What Created the Opioid Crisis in the US?

Author: Nicholas Evans

The opioid crisis has reached alarming proportions in the United States and in excess of 100 people are dying each day across the country from opioid overdose. This count is far higher than the number of individuals that die from shootingsand car crashes combined.

These fatalities indicate that there is a widespread addiction to these potent prescription painkillers. This particular crisis first reared its ugly head in the mid-1990s which was when the pharma industry started to market legal narcotics such as OxyContin which was used in the treatment of everyday pain.

What is OxyContin?

It is essentially a slow-release opioid that doctors promoted very vigorously. The smart sales tactics and loose regulations added fuel to the fire and people just began assuming that it was safe for use which eventually led to opioid addiction across the length and breadth of the country.

This pill is made using oxycodone, which is a semi-synthetic opioid that is loosely-related to morphine; it was initially based on certain elements found in opium poppy. These extra-strength pain killers were conventionally used to alleviate cancer pain. But by the mid-1990s various pills that had an oxycodone base as well as a similar compound of hydrocodone emerged on the market andthese were being marketed as painkillers for chronic pain.

The addictive pain killer

Companies like Purdue that manufactured the drug embarked on a very aggressive marketing strategy- it doubled its sales team as well as distributed promotional coupons to doctors who would hand out a 30-day supply of these drugs, absolutely free of cost. However, this drug was similar to morphine and extremely addictive and it was being prescribed just like aspirin was.

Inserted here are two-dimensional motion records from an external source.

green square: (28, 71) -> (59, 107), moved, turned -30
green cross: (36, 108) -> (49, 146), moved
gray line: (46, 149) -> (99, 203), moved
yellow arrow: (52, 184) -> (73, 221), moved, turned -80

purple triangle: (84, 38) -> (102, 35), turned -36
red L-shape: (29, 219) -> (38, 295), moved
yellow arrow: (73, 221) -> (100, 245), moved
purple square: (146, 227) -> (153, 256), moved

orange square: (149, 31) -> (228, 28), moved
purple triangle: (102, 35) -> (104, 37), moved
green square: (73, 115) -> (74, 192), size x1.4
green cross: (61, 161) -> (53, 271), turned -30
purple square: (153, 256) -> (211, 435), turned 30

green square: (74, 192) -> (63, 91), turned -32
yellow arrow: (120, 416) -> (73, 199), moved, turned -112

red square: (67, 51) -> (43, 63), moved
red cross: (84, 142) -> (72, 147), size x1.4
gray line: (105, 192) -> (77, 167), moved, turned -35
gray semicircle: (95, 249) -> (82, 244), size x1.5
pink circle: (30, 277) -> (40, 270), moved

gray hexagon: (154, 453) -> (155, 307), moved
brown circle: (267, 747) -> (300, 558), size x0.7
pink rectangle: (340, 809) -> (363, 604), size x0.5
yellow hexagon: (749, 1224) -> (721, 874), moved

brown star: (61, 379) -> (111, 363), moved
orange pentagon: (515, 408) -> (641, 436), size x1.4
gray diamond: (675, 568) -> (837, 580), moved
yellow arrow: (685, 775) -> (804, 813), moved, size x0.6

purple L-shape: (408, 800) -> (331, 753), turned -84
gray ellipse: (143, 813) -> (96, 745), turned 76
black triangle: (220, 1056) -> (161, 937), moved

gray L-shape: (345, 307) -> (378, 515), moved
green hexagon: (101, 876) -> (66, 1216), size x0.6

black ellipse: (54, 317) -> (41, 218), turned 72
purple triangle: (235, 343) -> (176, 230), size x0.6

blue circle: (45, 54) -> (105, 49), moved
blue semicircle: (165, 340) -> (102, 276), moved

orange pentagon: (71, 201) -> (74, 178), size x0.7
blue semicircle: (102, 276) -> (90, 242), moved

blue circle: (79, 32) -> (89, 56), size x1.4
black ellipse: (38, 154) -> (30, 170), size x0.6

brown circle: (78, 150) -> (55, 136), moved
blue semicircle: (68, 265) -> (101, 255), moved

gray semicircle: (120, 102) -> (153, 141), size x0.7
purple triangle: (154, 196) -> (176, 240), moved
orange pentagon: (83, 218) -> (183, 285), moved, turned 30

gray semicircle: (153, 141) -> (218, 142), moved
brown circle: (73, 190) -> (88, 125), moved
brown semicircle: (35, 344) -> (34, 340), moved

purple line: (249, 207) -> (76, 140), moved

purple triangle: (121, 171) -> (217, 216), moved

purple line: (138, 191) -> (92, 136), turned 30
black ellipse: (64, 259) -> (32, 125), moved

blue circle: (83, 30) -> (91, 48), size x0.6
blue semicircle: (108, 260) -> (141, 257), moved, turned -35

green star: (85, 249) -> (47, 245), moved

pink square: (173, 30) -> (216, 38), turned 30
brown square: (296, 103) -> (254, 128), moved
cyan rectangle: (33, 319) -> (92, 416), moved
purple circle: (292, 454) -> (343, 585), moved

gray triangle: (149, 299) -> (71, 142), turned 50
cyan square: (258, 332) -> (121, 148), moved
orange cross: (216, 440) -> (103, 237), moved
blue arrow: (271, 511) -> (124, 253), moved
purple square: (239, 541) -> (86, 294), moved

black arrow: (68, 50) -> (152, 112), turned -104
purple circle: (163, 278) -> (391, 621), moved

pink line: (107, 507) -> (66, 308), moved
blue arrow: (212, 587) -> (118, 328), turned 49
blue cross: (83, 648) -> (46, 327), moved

Little wonder then, that the pharmaceutical companies made hay while the sun shone; but this ended up leading to widespread opioid addiction which became a major public health tragedy. By the time the government started to make efforts to contain the distribution, it just ended in the surfacing of the black market version of the drug. Today this crisis has reached such enormous proportions that people across all income groups, regions and races are being affected by it.

Change on the horizon?

From 1996 to 2002 the prescriptions that were issued for this drug in the United States increased 10-fold, from 670,000 per year to more than 6 million. Eventually, the government determined that Purdue had underplayed the risks of opioid addiction. The landmark case in 2007 eventually led to the company being fined in excess of $600million for misleading the public. But by that time the company was raking in billions solely on the sale of these highly potent opioids.

Today, other developed countries such as the United Kingdom are also struggling with the significant rise in opioid addiction as well, but not on the same scale that it is experienced in the US. Until some effective treatment for chronic pain is easier to access than these harmful opioid painkillers, this situation isn’t likely to change in a major way.